Para dar seguimentos na fundura passou a levar um petromax, desses
que trouxera do Johnne. E tempo após tempo, se demorou nesse
serviço.
Sua
esposa lhe apontava, desapontada, a incondizência de seus atos. Nem
valia a pena perguntar nada a Felizbento. Roupa de morto já não se
amarrota. Teima de velho não se desfigura. A senhora ficava à
janela como um relógio parado. No escuro da noite, a velha só via a
locomoção do petromax, parecia nenhuma mão lhe segurava.
Aflita
a mulher desenhou o plano. Ela se ofereceria, imitando os tempos em
que seus corpos desacreditavam ter limite. Foi ao fundo dos armários,
onde nem as baratas ousam. Tirou a saia de flores, os sapatos de bico
e ponta. E lhe fez noturna espera, roupa e cheiros a apetecerem.
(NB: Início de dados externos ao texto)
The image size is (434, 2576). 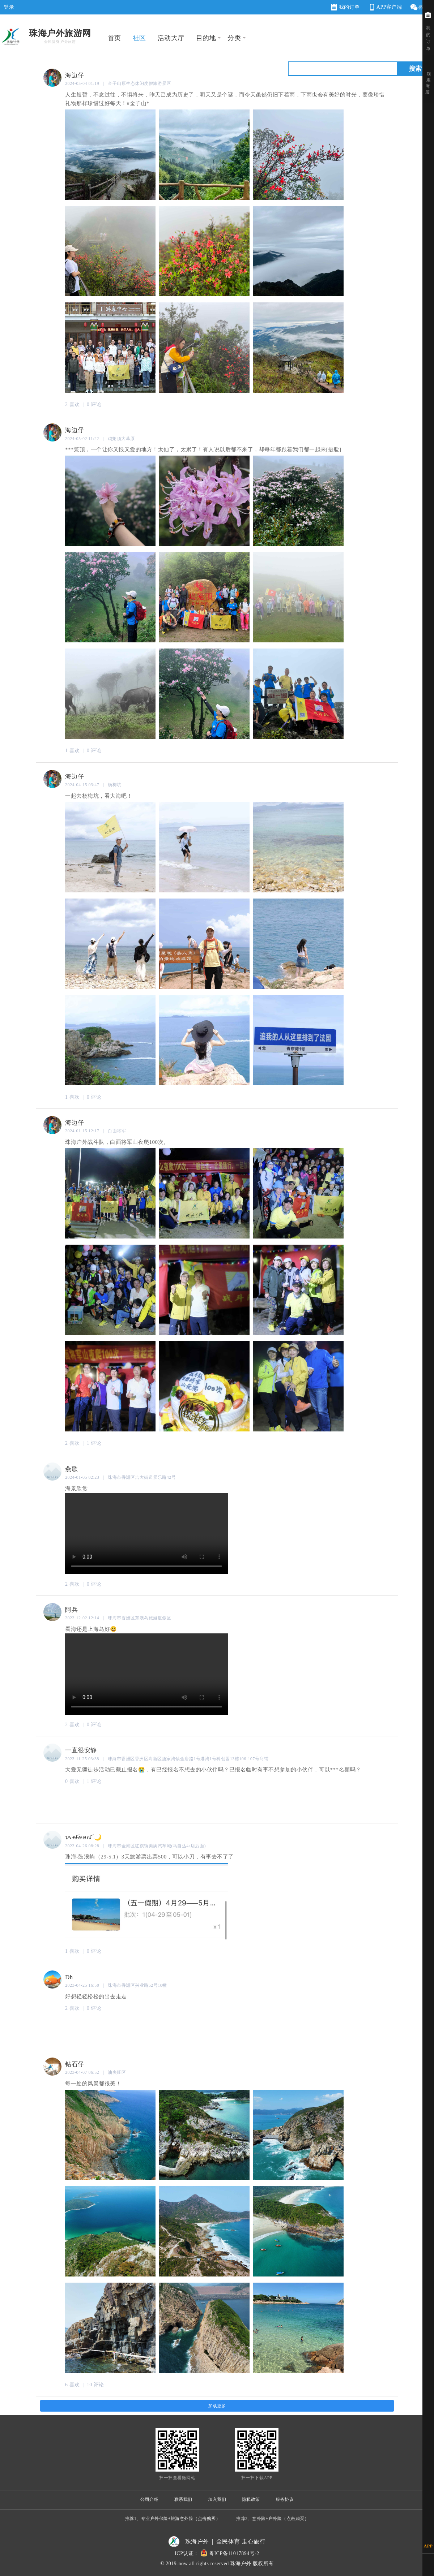 What do you see at coordinates (217, 2499) in the screenshot?
I see `加入我们` at bounding box center [217, 2499].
Lembrava as antigas palavras de Felizbento, nesses outroras:
— Se
é para namorar o melhor é a noite.
Os
que já namoraram diverso e variado sabem o quentinho do escuro,
leito do leito. De noite, os seres mudam seu valor. O dia mostra os
defeitos do mundo: rugas, poeiras, vincos, tudo na luz se vê. À
noite se olha mais, se vê menos. Cada ser se revela apenas pela luz
que dele emana. E ela, nessa noite, produzia suave clareza que nem
lua.
Felizbento
chegou de sua labuta, olhou a mulher num raspão. Ficou como que
encalhado, perdida a água de sua viagem. A mulher se aproximou,
tocando em seus braços. Se apresentava dona de si mesma: essa era
sua irrecusável beleza.
— Esta
noite fique comigo. Deixe as árvores, Felizbento.
O
velho ainda hesitou uma tontura. A mulher nele se envolveu, em
dedilhar de trepadeira. Felizbento se sentia como água dentro do
peixe. Que seria aquilo? Alma deste mundo? Foi quando ela, sem
querer, pisou com seu sapato de ponta o pé descalço do marido. Foi
como pico em balão. O camponês recuou, resolvido. Machado de volta
à mão ele reentrou no escuro.
Certo
dia, Felizbento veio à superfície e pediu à mulher que lhe
desmalasse o fato, preparasse a devida roupa, engomasse os terilenes.
Há mais de trinta anos que aquela roupa não cumpria cerimônia. Os
sapatos já nem lhe cabiam. Os pés tinham tomado a disforme forma da
descalcidão. Não havia, aliás, sapatos que lhe coubessem.
Levou
os antigos sapatos assim mesmo, meio enfiados, calcando os
calcanhares. Arrastava-os pelo chão, não fossem separar-se os pés
dos passos. E lá foi, dobrado como caniço, nessa infância que só
na velhice se encontra. Foi entrando na terra e só uma vez se virou.
Não para as despedidas mas para remexer nos bolsos um esquecimento.
O cachimbo! Remexeu os interiores da roupa. Tirou o velho cachimbo e
revirou-o sob a luz trêmula do candeeiro. Depois, com gesto
desanimado, atirou-o fora. Era como se atirasse toda a sua vida.
O
cachimbo lá ficou, remoto e esquecido, meio enterrado na areia.
Parecia a terra aspirava nele, fumando o inutensílio. Felizbento
ingressou no buraco, desaparecendo.
Ainda
hoje a mulher se debruça na cova e chama por ele. Mas sem gritar.
Doce como se chamasse uma pessoa adormecida. Ainda ela usa o vestido
das flores, sapatos de ponta e o cheiro com que, em desesperança,
ainda tentou a tentação de Felizbento. Depois ela se recolhe,
apagada. Só os olhos, em redonda insistência, semelham coruja com
insónia. Que sonhos convidam aquela mulher a existir?
Os
que voltaram ao lugar dizem que, sob a árvore sagrada, cresce agora
uma planta fervorosa de verde, trepando em invisível suporte. E
asseguram que tal arvorezinha pegou de estaca, brotando de um
qualquer cachimbo remoto e esquecido. E, na hora dos poentes, quando
as sombras já não se esforçam, a pequena árvore esfumaça, igual
uma chaminé. Para a esposa, não existe dúvida: em baixo de
Moçambique, Felizbento vai fumando em paz o seu velho cachimbo.
Enquanto espera a maiúscula e definitiva Paz.